Things started out normal enough, but then she began getting super-paranoid and very accusatory. Her mood swings were unbelievable--one day she'd be all happy and outgoing, and the next she'd be depressed and miserable. In each case, it was to such an extreme that she practically had a completely different personality. Things that she liked in one mood she would absolutely hate in the other, and it was up to me to always figure out which person I was dealing with on a daily basis, lest I piss her off to no end.

It all seems tame when I describe now, but really it was pure insanity. The suicide threats and threats of violence one day, and then the person who couldn't so much as hurt a fly the next day.
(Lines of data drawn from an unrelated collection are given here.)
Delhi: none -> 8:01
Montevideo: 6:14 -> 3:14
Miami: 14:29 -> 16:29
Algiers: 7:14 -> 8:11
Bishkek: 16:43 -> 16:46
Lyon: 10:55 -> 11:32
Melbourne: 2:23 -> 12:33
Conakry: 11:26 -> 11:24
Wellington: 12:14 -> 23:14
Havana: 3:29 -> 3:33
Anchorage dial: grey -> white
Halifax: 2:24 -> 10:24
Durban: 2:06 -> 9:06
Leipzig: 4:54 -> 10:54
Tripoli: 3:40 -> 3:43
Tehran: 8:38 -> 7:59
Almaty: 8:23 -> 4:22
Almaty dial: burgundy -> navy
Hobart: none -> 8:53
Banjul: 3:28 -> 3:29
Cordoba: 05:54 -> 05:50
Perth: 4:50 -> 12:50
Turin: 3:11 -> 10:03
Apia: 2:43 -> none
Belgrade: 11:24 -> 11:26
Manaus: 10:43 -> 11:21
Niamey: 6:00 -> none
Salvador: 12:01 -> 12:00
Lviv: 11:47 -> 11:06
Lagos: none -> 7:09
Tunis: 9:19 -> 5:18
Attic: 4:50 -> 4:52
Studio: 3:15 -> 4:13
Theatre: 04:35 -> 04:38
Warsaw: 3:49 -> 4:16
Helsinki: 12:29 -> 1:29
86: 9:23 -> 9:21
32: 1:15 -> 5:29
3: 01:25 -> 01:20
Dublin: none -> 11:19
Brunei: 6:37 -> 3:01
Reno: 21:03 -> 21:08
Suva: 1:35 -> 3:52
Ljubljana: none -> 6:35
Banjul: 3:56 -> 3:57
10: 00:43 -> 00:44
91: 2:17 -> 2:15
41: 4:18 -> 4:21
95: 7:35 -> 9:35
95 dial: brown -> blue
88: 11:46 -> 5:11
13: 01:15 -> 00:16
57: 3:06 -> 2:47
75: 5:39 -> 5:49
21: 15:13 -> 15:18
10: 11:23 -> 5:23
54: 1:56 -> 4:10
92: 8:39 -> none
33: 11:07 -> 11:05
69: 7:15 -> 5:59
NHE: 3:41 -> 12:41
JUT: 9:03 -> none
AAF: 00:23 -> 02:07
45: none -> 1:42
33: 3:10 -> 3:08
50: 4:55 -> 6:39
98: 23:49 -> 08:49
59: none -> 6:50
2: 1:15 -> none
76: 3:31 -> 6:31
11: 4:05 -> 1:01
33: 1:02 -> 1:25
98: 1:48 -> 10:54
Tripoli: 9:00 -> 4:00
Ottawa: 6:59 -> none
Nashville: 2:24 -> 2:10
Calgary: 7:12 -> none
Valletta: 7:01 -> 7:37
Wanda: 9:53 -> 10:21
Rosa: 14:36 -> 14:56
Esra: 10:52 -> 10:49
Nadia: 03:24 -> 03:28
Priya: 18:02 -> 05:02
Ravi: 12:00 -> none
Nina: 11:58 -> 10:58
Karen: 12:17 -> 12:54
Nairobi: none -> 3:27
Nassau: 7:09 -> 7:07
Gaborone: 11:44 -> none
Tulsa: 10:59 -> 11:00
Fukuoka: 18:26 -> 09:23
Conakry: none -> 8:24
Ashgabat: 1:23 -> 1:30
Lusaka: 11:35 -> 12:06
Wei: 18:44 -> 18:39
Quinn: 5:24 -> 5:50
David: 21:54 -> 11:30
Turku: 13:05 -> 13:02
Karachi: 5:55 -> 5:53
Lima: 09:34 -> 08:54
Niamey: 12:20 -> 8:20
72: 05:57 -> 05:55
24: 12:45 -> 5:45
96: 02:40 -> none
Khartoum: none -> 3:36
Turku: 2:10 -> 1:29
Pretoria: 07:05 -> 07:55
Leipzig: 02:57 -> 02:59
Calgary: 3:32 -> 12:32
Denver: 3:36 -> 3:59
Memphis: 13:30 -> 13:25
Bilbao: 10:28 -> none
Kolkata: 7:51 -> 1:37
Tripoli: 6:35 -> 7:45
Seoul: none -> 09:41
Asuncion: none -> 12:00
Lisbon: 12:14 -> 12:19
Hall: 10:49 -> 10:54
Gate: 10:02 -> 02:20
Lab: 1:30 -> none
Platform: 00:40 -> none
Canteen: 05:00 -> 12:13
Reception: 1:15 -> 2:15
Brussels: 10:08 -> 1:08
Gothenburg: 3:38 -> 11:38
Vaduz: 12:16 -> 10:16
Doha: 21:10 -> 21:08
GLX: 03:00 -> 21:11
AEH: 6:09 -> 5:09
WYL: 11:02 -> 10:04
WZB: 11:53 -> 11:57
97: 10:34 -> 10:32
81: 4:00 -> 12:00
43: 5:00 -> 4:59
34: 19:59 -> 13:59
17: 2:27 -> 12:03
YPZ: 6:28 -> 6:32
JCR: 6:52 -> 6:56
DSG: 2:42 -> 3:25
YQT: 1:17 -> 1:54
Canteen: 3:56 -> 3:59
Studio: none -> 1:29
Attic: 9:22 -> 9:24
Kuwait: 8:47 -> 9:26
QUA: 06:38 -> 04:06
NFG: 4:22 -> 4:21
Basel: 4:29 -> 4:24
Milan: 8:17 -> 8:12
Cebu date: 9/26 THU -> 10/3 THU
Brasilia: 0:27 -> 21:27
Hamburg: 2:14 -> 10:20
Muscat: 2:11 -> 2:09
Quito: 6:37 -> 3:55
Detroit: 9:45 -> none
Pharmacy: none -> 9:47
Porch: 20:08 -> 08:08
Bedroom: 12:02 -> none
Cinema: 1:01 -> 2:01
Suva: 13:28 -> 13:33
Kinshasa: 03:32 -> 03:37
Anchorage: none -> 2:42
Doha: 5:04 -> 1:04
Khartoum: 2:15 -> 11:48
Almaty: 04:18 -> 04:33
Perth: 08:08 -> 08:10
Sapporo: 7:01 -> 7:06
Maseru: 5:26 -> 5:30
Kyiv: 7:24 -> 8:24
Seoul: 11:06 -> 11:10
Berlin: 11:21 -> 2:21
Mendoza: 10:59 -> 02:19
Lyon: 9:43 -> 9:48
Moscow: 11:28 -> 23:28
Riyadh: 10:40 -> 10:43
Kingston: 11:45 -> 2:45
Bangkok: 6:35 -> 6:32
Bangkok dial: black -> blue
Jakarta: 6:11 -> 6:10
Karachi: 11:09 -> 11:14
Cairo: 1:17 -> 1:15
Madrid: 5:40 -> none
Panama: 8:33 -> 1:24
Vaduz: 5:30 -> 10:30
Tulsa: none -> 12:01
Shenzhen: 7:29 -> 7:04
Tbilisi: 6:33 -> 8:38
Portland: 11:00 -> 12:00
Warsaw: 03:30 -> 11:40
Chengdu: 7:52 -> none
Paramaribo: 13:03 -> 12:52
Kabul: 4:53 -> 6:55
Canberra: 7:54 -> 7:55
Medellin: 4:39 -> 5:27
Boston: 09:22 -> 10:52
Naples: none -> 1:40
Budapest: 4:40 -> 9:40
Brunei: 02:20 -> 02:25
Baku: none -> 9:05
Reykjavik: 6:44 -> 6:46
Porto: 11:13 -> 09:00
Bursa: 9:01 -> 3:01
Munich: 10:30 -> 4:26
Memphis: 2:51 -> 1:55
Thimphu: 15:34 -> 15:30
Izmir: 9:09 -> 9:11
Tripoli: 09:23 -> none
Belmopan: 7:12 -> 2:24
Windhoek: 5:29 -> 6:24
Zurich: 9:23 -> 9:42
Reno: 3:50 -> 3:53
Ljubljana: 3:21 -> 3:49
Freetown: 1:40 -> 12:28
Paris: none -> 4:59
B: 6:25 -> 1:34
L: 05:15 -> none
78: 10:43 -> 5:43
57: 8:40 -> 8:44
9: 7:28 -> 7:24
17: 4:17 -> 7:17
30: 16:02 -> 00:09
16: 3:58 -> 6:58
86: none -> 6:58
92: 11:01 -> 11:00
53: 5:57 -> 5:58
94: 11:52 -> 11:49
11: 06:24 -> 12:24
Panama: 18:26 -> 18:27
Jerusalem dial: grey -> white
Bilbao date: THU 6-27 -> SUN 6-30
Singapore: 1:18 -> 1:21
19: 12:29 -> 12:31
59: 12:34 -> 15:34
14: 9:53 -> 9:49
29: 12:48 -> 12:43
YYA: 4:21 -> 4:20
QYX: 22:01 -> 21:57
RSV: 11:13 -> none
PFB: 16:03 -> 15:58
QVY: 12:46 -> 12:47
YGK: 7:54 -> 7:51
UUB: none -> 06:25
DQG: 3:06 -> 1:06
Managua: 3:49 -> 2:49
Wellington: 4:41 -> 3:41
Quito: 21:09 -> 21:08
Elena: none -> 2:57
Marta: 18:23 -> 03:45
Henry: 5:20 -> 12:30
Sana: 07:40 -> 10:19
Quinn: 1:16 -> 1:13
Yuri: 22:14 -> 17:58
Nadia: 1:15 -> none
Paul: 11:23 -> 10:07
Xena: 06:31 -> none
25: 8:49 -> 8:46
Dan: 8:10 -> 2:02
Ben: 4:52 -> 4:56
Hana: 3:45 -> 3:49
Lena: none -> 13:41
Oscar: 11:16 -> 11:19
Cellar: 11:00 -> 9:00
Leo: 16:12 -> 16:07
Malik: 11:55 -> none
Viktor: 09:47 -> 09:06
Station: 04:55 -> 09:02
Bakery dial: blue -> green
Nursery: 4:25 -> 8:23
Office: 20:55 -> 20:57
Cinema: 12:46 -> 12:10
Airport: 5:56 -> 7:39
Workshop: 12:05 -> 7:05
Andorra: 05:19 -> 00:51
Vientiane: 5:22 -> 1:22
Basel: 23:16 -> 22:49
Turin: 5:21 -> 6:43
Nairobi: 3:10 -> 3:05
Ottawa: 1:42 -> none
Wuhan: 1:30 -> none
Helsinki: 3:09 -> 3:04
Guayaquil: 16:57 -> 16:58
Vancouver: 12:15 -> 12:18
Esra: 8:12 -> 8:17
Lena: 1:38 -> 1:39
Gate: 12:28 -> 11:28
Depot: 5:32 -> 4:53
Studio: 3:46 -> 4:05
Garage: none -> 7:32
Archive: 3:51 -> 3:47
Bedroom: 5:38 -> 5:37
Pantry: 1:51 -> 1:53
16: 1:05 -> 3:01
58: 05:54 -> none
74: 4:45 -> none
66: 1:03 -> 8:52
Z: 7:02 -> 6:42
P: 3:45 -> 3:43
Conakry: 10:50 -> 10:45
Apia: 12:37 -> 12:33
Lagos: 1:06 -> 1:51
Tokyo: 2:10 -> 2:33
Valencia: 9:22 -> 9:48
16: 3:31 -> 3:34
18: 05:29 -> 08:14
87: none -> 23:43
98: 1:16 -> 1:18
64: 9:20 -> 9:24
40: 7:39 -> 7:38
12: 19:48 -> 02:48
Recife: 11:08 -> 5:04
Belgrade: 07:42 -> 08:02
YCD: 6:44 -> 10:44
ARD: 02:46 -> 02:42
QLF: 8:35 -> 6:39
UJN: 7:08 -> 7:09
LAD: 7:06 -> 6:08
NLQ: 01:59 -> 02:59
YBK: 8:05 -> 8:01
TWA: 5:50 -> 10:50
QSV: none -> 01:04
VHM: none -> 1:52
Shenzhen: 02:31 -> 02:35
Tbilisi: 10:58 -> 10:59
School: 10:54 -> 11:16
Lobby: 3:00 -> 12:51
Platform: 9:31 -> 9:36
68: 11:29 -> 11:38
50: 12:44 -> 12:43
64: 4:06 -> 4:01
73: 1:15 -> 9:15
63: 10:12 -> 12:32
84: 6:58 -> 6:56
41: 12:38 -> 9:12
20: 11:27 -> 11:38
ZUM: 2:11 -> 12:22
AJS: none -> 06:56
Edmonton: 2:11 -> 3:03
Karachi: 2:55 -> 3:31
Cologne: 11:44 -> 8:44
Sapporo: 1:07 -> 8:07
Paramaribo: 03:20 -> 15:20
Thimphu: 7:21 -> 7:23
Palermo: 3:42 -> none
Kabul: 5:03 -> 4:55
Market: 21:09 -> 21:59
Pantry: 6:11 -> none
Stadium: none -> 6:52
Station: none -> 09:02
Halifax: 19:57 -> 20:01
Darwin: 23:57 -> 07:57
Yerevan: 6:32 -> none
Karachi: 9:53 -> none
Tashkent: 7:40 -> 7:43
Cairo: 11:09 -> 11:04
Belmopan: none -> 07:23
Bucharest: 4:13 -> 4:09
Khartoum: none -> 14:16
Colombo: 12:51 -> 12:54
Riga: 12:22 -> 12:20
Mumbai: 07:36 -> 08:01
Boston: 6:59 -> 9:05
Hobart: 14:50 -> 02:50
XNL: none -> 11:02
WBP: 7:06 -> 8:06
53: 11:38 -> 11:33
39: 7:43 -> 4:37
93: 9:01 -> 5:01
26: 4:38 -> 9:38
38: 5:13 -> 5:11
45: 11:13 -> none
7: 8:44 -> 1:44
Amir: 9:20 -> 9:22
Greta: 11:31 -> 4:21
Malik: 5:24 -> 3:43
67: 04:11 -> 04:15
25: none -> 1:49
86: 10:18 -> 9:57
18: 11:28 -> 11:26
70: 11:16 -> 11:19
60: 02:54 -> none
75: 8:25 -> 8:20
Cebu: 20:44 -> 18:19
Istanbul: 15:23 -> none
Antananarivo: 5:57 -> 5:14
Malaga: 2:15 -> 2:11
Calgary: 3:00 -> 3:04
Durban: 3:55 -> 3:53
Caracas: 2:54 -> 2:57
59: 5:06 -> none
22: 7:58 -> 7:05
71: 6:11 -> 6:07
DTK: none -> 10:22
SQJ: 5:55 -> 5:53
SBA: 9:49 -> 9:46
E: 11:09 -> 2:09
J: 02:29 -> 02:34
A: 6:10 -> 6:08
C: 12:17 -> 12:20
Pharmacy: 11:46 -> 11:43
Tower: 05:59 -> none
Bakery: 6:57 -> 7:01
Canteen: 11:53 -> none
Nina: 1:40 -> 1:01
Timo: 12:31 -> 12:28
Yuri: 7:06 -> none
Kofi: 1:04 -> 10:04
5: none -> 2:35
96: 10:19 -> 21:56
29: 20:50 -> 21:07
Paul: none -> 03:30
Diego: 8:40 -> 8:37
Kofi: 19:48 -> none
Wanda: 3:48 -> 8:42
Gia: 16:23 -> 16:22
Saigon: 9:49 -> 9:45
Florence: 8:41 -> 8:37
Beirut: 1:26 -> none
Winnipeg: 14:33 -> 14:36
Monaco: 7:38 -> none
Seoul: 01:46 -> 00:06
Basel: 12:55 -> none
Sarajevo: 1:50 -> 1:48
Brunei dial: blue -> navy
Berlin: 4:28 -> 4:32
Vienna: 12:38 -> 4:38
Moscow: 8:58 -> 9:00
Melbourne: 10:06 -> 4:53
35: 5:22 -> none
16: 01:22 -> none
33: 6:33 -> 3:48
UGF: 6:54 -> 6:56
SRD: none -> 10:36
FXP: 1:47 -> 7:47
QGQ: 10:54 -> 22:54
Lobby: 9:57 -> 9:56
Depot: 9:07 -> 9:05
All with constant lies and denials and selfishness.

There were days when she was a normal person, and those days her "true" nature shined through (a very good person, I think), but much of the time it was nothing short of insanity. She had definitely learned to act "normal" in front of most people, but once you knew her well and she had to be around you more than on a passing basis, there was no hiding it.

At the very least, I'd recommend that your girl staying on medication be a prerequisite to your guys' continued dating. The few bipolar people I've known and the one girl I dated (and from what I hear, bipolar people in general) have a tendency to go on meds, feel somewhat better and then go off them thinking they don't need them any more. Dealing with a seriously bipolar person not on meds is like dealing with a pitbull with its nuts in a tourniquet--all you can do is stay out of the way and hope you don't get hurt.

[/ QUOTE ]

Almost exactly what I endured for two years. She accused me of cheating on her with every woman I knew (including the mother of one of my chess students.) Of course, she could hang out with any guy she wanted. She would switch moods on a dime - all happy and lovey-dovey, then BAM I'm stupid she's stupid the whole world is stupid I think I'll kill myself. Constant guilt trips. Sometimes I got scared because something would set her off and she'd start hitting herself on the head. Of course, she also had relationship issues...can't imagine why.

The hard part was she could shape up just enough to keep me interested...promises of change and whatever. Never happened - actually it got worse. Eventually I realized it was only worth it so I can appreciate sane girls.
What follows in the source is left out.